One of them is that U.S. sanctions "will help oil producers because the prices will go up, and Russia will be one of the most significant oil producers," Robert Malley, former Middle East aide to President Barack Obama, as reported by RIA Novosti.
We are no longer living in that “good old world” in which U.S. geopolitics had to do with ensuring the flow of cheap natural resources from the closest friendly provider.
"Hence, paradoxically, a regional production crisis near U.S. territory could be good for the U.S. in the medium term," Giancarlo Elia Valori wrote in Geostrategic and added that "the U.S. is entirely in favor of an increase in the oil barrel price - and hence indirectly in favor of tension in Venezuela."

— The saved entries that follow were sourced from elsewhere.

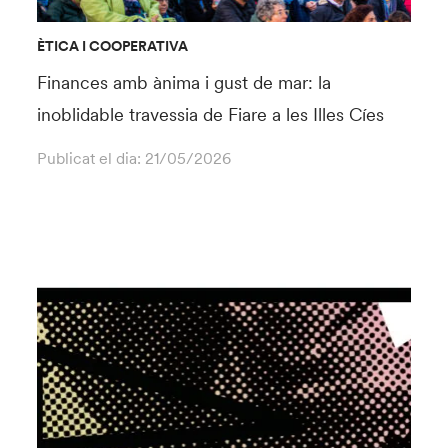
ÈTICA I COOPERATIVA
Finances amb ànima i gust de mar: la
inoblidable travessia de Fiare a les Illes Cíes
Publicat el dia:
21/05/2026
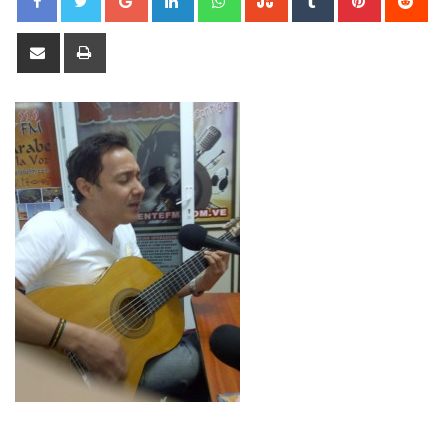
Share
Print
via
Email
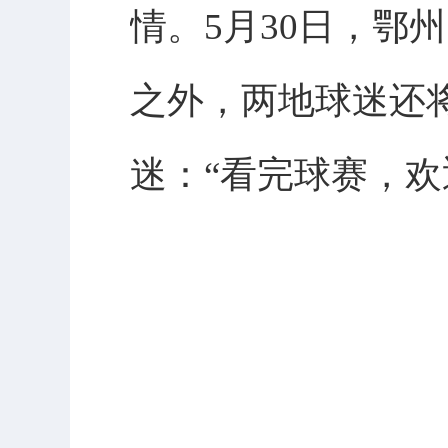
情。5月30日，鄂
之外，两地球迷还
迷：“看完球赛，欢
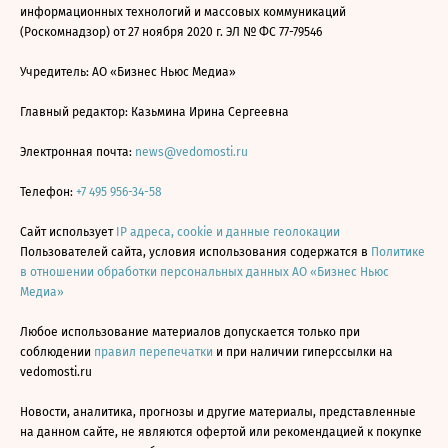
информационных технологий и массовых коммуникаций
(Роскомнадзор) от 27 ноября 2020 г. ЭЛ № ФС 77-79546
Учредитель: АО «Бизнес Ньюс Медиа»
Главный редактор: Казьмина Ирина Сергеевна
Электронная почта:
news@vedomosti.ru
Телефон:
+7 495 956-34-58
Сайт использует
IP адреса, cookie и данные геолокации
Пользователей сайта, условия использования содержатся в
Политике
в отношении обработки персональных данных АО «Бизнес Ньюс
Медиа»
Любое использование материалов допускается только при
соблюдении
правил перепечатки
и при наличии гиперссылки на
vedomosti.ru
Новости, аналитика, прогнозы и другие материалы, представленные
на данном сайте, не являются офертой или рекомендацией к покупке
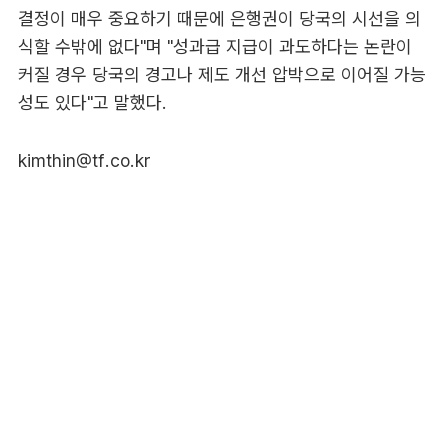
결정이 매우 중요하기 때문에 은행권이 당국의 시선을 의
식할 수밖에 없다"며 "성과급 지급이 과도하다는 논란이
커질 경우 당국의 경고나 제도 개선 압박으로 이어질 가능
성도 있다"고 말했다.
kimthin@tf.co.kr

The dollar would not be an almighty currency without oil backup
Trump opens war fronts everywhere, which wouldn't seem to make sense unless they were a distraction. But they're not.

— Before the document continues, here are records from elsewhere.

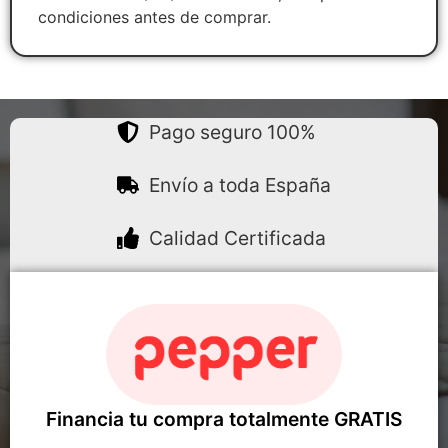
condiciones antes de comprar.
Pago seguro 100%
Envío a toda España
Calidad Certificada
Financia tu compra totalmente GRATIS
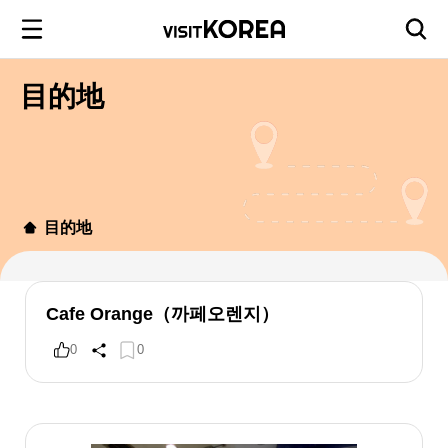
目的地
目的地
Cafe Orange（까페오렌지）
0
0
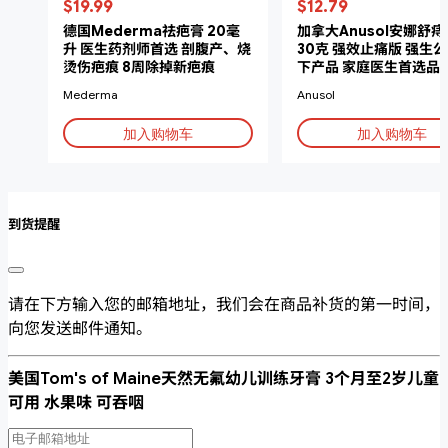
$19.99
$12.79
德国Mederma祛疤膏 20毫
加拿大Anusol安娜舒
升 医生药剂师首选 剖腹产、烧
30克 强效止痛版 强生
烫伤疤痕 8周除掉新疤痕
下产品 家庭医生首选品牌
肿胀 加快愈合
Mederma
Anusol
加入购物车
加入购物车
到货提醒
请在下方输入您的邮箱地址，我们会在商品补货的第一时间，
向您发送邮件通知。
美国Tom's of Maine天然无氟幼儿训练牙膏 3个月至2岁儿童
可用 水果味 可吞咽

The rise of China as a global power has been silently transforming the international monetary system, another element triggering the U.S. into endless economic bullying.
Since the abandonment of the gold standard in 1971, the U.S. dollar is not linked to any assets, becoming a fiat currency. In these kinds of cases, only a country's output could back the in the long term. But what happens when monetary expansion occurs faster than increases in productivity?
Bringing new meaning to the "In God We Trust" motto coined so long ago, the dollar’s value depends on its capacity to remain an international reserve currency; that is, a currency other countries hold as part of their foreign exchange reserves and use in their international transactions.
In a world where economic agents don't ask the Federal Reserve to convert their notes into gold or any other physical asset, trust is the only thing keeping the U.S. upright. As a result, the dollar has remained a mighty currency because most international transactions are traded in U.S. dollars.
On Jan. 30, U.S. National Security Advisor John Bolton, in fact, revealed very little when he blatantly admitted that the coup attempt in Venezuela was really about grasping for oil resources. In reality, aggression by the U.S. hides something much more than that.
If the dollar stops being the world's most traded currency, the U.S. will not be able to issue the notes it needs to finance an almost 50-year-old federal deficit which rose from US$666 billion in 2017 to US$779 billion in 2018.
"The U.S. budget deficit by year is how much more the federal government spends than it receives in revenue annually. The Fiscal Year 2020 U.S. budget deficit is expected to be US$1.1 trillion.
"That's the biggest deficit since 2012," wrote Kimberly Amadeo in The Balance, noting how President Trump has ramped up the U.S. deficit to pay for record-high levels of military spending.
The dollar losing status as the world's preferred currency would give the U.S. problems paying for imports in an economy where its lack of international competitiveness has given it a trade deficit since 1976, which widened to US$50 billion in March.
Last but not least, if the dollar stops being almighty, the U.S. will have a very difficult time maintaining itself as a first-world-class economy, since it's federal debt exceeded US$22 trillion in February. This amount represents over 76 percent of what the U.S. is able to produce in one year. Nevertheless, this is most likely to get worse: the debt-to-GDP ratio in the United States will rise to 150 percent by 2049, according to the Congressional Budget Office.
Besides preventing Venezuela and Iran from exporting their natural resources, the U.S. is actively seeking to avoid the dollar's collapse, an inevitability in the next few years, as the history of previous empires has already shown.
This is why the Trump administration is prone to fighting the use of barter, virtual currencies or other alternative international payment methods.
U.S. sanctions are not whimsical expressions of this president. They are tools used to retain hegemonic power in a multipolar world no longer willing to tolerate such an aspiration. At the core of U.S. bullying is not ideological disagreement but economic decline.